Emerging Hope from Africa

German Chancellor Angela Merkel has put Africa squarely on the agenda of next week’s G8 Summit. To sustain progress in countries where it has started, and to initiate it in others, the G8 should keep its promise to double aid by 2010, focus new resources on education, malaria, agriculture, and infrastructure, complete the process of debt relief, and expand market access for African exporters.

German Chancellor Angela Merkel has put Africa squarely on the agenda of next week’s G8 Summit. We in Liberia and across Africa welcome her leadership, and are grateful for the G8’s support for Africa, particularly its commitments in recent years to reduce debt burdens, double aid by 2010, expand trade access, and fight HIV/AIDS. Strong efforts by Africans, coupled with the investments of the G8 and other partners, are paying off in important ways that are often unnoticed by the outside world.

Consider three major historical trends. First, in 1989, there were just four democracies in Africa. Today, there are at least 18, including South Africa, Mozambique, Tanzania, Benin, Mali, Ghana, Senegal, with Liberia the most recent to join the group. Second, economic policies have greatly improved. With few exceptions, gone are the days of dual exchange rates, hyperinflation, and extensive trade barriers. Third, for many countries, the 25-year-old debt crisis is finally over, allowing much higher investment in health, education, and infrastructure.
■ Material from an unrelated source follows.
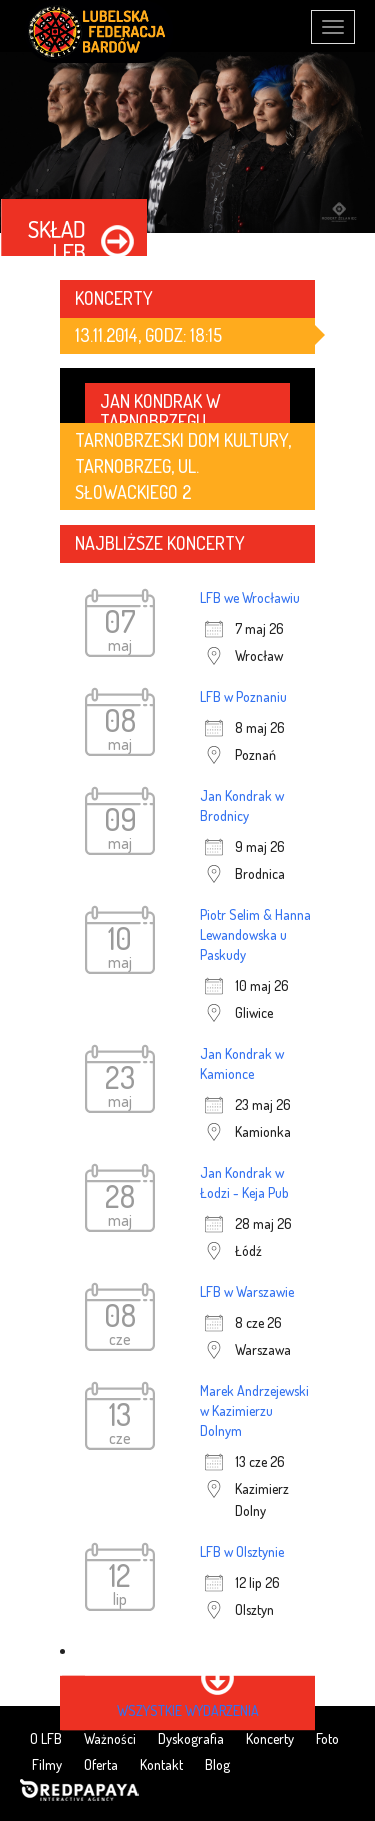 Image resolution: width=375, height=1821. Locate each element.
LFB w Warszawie (247, 1291)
These three trends overlap in a group of about 15 African countries that are strongly committed to accountable governance and sensible economic policies. These countries are putting more kids in school, vigorously fighting diseases, and creating new economic opportunities for the poor. Average incomes have increased by 25% over the last decade – a far cry from the zero growth of the past. Their recovery is still fragile, but it is real and tangible, and it is providing new hope across the continent.